August 4: St. John Vianney

Born in France in the late 18th-century, St. John Vianney served for a time in the army during the Napoleonic period. Afterward, he entered seminary formation to become a priest. He had a very difficult time. He struggled mightily with all of his studies and he had a particularly difficult time with Latin.

Many, including his formation directors and instructors in the seminary (and his own bishop), had very serious doubts that this man who did not have strong intellectual gifts, would be suitable for the priesthood. However, St. John Vianney persevered and finally was ordained a priest in 1815. His bishop, acting on his estimation of this new priest as “a man of few gifts,” sent him to the remotest backwater village of his diocese, the village of Ars.

St. John turned out to be a man of great dedication to his call as a priest and his call to serve his people. He preached in a very simple manner, had a great love of the Blessed Sacrament and the Blessed Mother, and he had a special devotion to St. Philomena.

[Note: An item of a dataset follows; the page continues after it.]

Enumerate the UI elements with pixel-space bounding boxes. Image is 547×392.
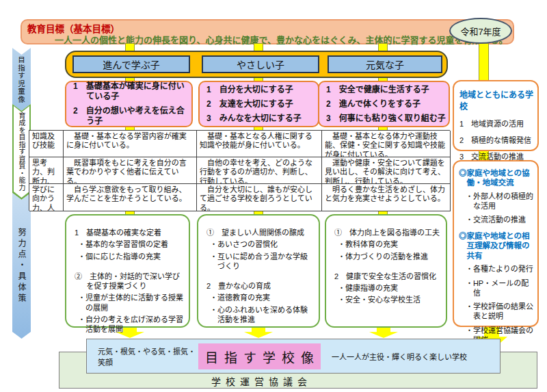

Through his work as a confessor, he brought about a spiritual renewal that touched not only the people of his parish, but all of France. He regularly spent 14 to 18 hours a day in the confessional surviving on only a few hours of sleep and a diet of boiled potatoes. As the word spread of his extraordinary abilities as a confessor, thousands, including bishops and aristocracy, made the journey to Ars in order to receive his spiritual counsel.

Thus, a man who started his life as one who very few thought would ever amount to anything became, by the time of his death in 1859, the vehicle for thousands of conversions. He is, for us today, an example of how God works wonderfully through those who dedicate their lives to Him and who seek, with all their heart, to do His will. St. John Vianney, a humble parish priest, is regarded by the Church as one of her great figures – because he was so faithful.

St. John Vianney is the patron saint of clergy, especially parish priests, throughout the world.